Eventually, after being told to ‘p*** off you sad cow and stop phoning!’ (quite rude, I thought, for one of Her Majesty’s postmen. It was only the fourth time I’d rung), I gave up hope. Feeling sick from stress (or perhaps too much chocolate), I finally resigned myself to a romance-free life on Single Street. I dragged myself up to my room to get ready for my lunchtime shift.
‘Jen! Jen! I found this at the door. Someone must have delivered it!’
Maz burst into the room waving a pale yellow envelope above her head.
I sighed. ‘Yeah right, Maz, nice try. Thanks for the kind thought but I haven’t quite resorted to lesbianism yet.’
‘Howay man, I didny send ya it. I’m not wastin’ good beer money on shite cards for you like.’
She laughed and threw the envelope on my bed.

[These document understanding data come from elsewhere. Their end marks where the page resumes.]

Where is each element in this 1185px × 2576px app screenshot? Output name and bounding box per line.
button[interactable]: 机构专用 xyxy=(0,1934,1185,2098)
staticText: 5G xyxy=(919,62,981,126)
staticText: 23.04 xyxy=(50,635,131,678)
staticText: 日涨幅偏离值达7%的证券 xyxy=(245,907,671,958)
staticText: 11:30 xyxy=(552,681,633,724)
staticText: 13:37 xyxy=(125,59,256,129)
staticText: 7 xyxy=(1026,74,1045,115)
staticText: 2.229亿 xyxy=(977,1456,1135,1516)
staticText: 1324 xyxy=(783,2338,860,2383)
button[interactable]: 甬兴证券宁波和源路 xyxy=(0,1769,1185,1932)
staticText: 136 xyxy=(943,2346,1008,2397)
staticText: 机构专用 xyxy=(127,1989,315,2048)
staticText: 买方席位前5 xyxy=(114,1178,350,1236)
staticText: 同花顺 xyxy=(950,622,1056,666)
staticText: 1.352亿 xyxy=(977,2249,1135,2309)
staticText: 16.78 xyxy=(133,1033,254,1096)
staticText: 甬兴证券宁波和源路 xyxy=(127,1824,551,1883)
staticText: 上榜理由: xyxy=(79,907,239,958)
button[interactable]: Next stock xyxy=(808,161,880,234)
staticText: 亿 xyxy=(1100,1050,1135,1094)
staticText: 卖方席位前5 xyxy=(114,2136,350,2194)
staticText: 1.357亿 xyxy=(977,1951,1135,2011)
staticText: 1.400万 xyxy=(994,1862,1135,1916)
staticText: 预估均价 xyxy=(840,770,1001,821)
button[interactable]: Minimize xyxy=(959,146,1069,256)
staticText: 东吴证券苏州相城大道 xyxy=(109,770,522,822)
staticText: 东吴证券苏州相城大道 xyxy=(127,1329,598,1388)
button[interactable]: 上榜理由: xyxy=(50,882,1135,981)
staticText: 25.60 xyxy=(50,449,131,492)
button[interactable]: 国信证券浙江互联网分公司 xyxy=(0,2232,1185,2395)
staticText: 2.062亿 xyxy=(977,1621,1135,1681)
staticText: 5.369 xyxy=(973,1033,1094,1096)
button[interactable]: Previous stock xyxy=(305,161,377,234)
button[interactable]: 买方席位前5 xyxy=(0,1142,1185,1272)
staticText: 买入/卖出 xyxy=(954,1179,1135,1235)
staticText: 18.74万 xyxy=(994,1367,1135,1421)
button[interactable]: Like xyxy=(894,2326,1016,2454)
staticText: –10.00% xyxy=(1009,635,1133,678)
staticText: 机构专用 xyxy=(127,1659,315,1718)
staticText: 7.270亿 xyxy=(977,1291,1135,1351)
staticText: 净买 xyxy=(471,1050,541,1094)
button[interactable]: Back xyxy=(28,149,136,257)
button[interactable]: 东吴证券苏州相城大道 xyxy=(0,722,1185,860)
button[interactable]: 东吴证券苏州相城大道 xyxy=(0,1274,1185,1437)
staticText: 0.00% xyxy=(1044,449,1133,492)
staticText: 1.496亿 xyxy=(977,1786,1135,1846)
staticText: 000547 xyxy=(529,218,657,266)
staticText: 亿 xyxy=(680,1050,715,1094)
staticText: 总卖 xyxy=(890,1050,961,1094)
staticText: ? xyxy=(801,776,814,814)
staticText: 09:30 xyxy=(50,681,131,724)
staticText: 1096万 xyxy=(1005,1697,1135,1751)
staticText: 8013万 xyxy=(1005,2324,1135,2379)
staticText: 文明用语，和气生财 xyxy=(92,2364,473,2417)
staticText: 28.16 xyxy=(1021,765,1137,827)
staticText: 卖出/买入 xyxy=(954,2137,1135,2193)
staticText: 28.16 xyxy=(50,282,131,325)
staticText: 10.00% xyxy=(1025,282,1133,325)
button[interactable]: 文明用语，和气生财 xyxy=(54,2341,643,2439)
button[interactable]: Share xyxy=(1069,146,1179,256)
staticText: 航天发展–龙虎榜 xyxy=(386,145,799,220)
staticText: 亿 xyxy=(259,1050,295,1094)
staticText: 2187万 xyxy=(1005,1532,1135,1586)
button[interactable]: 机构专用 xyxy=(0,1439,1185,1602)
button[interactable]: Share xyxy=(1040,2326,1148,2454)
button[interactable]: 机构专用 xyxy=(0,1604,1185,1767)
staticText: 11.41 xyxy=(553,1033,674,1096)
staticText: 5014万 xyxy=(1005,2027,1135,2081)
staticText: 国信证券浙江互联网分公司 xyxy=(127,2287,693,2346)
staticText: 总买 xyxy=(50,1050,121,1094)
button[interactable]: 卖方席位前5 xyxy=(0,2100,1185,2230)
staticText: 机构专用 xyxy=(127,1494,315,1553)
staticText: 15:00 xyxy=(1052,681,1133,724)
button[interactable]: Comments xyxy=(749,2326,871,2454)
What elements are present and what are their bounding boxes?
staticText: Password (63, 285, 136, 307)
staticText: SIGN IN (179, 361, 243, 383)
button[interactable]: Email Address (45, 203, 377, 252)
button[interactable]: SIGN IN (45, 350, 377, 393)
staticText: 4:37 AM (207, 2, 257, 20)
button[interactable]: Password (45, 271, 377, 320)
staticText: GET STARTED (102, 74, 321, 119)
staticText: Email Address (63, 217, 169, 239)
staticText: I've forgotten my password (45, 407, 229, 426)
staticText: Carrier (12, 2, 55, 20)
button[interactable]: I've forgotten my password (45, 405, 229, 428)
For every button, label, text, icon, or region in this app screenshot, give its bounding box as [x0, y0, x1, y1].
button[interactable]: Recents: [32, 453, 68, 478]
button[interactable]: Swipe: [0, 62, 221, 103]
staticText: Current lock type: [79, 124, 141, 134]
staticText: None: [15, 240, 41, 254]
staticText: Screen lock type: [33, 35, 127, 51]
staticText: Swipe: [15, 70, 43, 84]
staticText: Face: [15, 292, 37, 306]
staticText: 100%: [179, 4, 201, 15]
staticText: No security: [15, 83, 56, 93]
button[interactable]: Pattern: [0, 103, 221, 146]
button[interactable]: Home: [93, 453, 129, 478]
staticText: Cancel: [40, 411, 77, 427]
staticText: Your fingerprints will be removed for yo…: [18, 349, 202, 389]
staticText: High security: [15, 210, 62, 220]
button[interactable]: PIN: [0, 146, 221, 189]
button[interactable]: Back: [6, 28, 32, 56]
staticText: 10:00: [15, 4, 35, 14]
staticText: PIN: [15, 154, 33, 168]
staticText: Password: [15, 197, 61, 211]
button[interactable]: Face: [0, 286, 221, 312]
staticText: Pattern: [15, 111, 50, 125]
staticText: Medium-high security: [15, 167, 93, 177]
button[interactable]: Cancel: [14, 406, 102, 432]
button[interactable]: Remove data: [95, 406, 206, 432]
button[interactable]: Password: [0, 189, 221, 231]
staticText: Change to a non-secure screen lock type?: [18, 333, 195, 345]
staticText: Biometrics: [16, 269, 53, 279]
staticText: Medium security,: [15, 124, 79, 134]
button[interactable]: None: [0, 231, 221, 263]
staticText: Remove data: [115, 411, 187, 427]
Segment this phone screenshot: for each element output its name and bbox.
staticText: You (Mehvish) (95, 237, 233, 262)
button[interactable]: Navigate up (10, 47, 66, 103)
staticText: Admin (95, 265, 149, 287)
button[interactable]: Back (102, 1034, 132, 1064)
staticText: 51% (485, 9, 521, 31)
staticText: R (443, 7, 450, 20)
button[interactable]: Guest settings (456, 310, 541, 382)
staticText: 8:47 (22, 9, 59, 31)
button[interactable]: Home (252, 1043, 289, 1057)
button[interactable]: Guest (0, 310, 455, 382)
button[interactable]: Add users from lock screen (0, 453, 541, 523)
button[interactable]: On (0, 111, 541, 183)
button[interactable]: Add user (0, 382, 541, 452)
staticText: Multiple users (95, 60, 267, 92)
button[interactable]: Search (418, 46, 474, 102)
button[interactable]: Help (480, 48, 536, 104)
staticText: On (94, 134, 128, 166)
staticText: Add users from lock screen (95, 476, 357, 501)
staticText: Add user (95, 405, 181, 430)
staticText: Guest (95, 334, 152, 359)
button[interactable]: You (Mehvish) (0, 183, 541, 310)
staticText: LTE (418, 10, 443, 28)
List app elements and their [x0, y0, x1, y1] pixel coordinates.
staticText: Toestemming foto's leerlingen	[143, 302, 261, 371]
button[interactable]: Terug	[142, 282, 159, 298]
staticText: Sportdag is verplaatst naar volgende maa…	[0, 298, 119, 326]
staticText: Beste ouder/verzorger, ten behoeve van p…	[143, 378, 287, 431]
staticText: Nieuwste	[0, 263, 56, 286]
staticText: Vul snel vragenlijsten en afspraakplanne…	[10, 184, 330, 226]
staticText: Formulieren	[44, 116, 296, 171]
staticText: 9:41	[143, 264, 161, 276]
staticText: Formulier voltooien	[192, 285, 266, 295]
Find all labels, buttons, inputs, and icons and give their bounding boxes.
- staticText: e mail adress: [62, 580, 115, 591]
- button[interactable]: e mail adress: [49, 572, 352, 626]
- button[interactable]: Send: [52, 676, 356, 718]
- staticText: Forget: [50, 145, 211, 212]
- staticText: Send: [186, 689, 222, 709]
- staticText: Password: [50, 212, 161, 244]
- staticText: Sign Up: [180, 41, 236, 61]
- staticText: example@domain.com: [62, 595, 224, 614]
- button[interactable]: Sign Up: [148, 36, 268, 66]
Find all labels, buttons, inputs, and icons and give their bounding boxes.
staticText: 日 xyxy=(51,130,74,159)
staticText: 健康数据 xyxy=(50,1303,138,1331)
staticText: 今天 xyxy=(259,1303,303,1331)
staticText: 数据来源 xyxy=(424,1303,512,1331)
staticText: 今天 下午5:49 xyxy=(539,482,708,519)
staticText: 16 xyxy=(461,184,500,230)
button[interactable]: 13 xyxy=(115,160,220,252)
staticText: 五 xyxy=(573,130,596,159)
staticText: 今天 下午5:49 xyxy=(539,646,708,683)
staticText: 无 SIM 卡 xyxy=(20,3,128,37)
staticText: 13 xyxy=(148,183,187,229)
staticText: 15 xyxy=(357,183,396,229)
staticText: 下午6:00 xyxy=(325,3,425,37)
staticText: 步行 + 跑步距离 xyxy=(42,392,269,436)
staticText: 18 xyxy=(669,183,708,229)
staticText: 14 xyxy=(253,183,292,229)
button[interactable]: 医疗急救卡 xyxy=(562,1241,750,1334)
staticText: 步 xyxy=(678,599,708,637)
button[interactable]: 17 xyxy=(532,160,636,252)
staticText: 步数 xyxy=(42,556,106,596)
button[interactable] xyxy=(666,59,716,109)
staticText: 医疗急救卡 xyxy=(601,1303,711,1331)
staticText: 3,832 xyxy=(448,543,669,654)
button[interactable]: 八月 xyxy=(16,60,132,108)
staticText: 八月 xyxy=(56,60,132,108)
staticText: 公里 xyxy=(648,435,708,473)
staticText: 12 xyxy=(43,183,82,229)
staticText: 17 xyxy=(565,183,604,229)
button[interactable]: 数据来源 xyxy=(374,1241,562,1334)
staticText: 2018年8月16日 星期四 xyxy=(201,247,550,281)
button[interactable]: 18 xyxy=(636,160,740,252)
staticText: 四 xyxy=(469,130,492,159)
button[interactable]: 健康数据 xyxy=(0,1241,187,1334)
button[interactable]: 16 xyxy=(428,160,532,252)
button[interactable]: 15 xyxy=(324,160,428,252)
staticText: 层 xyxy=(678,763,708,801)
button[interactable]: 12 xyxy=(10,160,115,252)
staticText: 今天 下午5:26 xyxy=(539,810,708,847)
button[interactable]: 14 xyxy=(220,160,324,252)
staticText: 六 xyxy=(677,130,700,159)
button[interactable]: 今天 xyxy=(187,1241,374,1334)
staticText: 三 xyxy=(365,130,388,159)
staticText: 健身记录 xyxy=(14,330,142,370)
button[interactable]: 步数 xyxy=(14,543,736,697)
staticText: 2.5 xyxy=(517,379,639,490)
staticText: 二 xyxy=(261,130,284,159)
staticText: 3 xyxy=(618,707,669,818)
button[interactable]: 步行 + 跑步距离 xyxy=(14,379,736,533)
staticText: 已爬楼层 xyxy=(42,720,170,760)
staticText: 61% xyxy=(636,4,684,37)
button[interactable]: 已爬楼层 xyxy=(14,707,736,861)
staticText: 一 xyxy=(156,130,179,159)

It was definitely a card. Pastel colours were promising. Visions of Jack’s lips lovingly licking the envelope flashed through my mind. After all, it was the day for romance. Even I deserved a declaration of undying love. I glanced over at Maz, bit my lip with nervous tension and slowly reached for the envelope.
Perhaps there is something worse than not getting any cards on Valentine’s Day. The realisation at 26 that your only hope of a card is a sympathy vote from your dad can be deeply depressing. The thought crossed my mind that he could have opted for the unsigned version. That would at least have given me the chance to pretend it was from someone else. ‘Luv Dad’ was maybe a little obvious. I’d thank him later.
‘I tellt you wuman man,’ said Auld Vinny as he sucked the filling out of his lunchtime meat pie, ‘it’s jest another excuse fer the lasses to get presents oot o’ their fella. Aye man, it’s a load o’ canny shite. A lass invented it, I bet ya.’